Information supplied section start

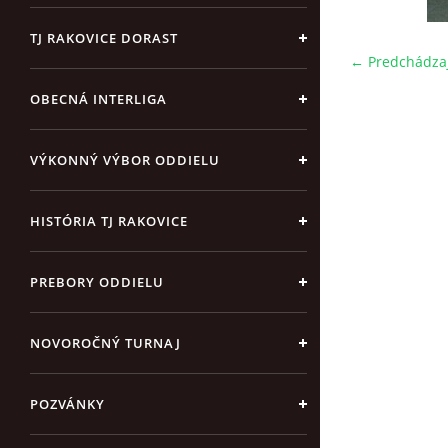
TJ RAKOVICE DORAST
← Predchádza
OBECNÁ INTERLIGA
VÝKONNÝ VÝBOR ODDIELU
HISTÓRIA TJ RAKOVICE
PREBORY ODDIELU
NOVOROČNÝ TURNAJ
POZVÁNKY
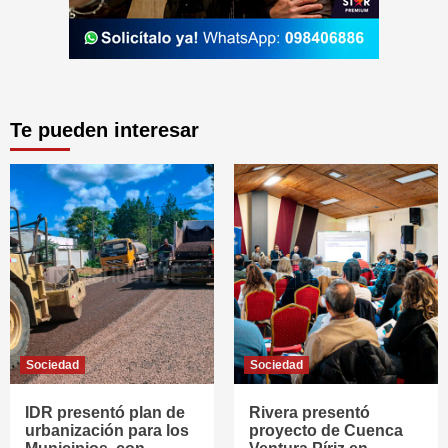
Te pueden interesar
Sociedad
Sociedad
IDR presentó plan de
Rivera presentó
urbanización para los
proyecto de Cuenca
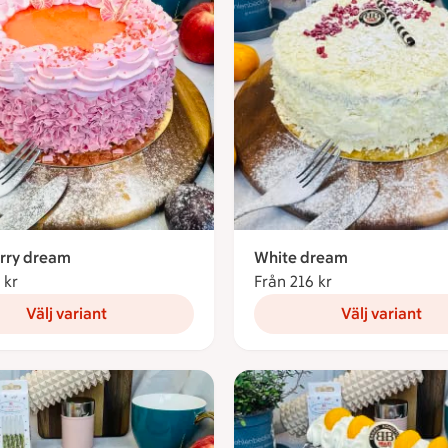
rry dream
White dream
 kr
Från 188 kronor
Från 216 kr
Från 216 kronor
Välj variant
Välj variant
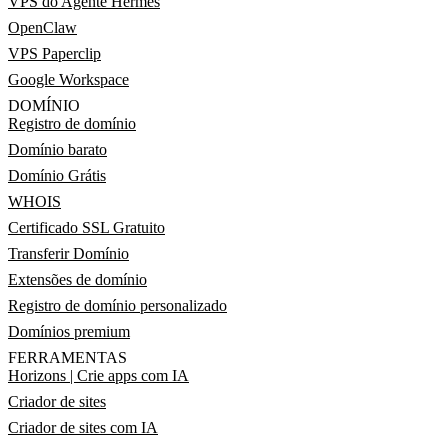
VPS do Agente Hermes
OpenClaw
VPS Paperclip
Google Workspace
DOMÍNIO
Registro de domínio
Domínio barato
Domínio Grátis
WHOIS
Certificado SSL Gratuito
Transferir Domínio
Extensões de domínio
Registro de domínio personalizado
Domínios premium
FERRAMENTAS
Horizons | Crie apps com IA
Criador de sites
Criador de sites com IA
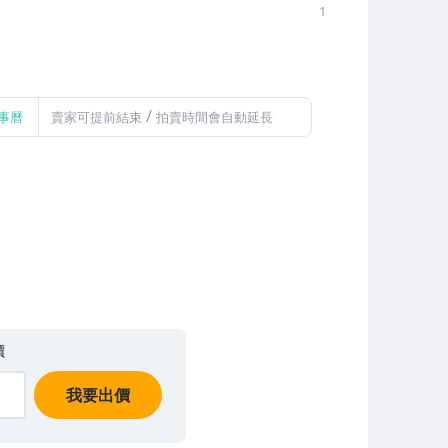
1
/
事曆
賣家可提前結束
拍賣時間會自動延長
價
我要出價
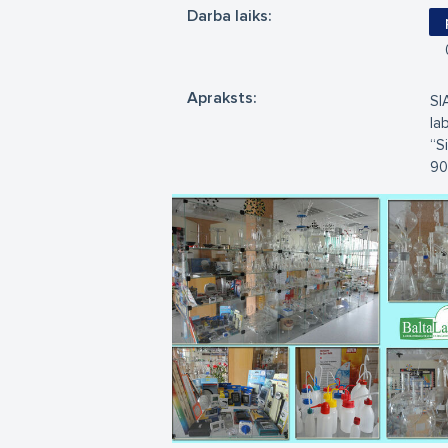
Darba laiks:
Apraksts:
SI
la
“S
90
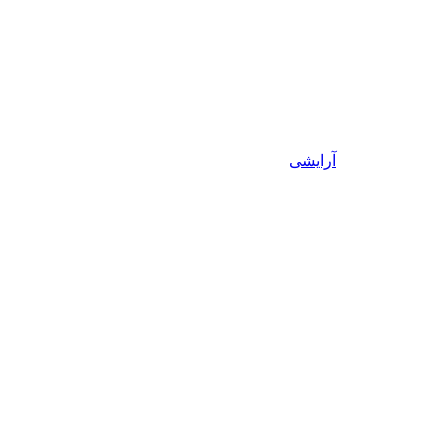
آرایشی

Information supplied section end

▶ **Task details**
Without altering a word, return all of the records above and leave out their pictures.

▶ **Task result**
TJ RAKOVICE DORAST
← Predchádza
OBECNÁ INTERLIGA
VÝKONNÝ VÝBOR ODDIELU
HISTÓRIA TJ RAKOVICE
PREBORY ODDIELU
NOVOROČNÝ TURNAJ
POZVÁNKY
Te pueden interesar
Sociedad
Sociedad
IDR presentó plan de
Rivera presentó
urbanización para los
proyecto de Cuenca
rry dream
White dream
 kr
Från 188 kronor
Från 216 kr
Från 216 kronor
Välj variant
Välj variant
VPS do Agente Hermes
OpenClaw
VPS Paperclip
Google Workspace
DOMÍNIO
Registro de domínio
Domínio barato
Domínio Grátis
WHOIS
Certificado SSL Gratuito
Transferir Domínio
Extensões de domínio
Registro de domínio personalizado
Domínios premium
FERRAMENTAS
Horizons | Crie apps com IA
Criador de sites
Criador de sites com IA
1
/
事曆
賣家可提前結束
拍賣時間會自動延長
價
我要出價
Darba laiks:
Apraksts:
SI
la
“S
90
آرایشی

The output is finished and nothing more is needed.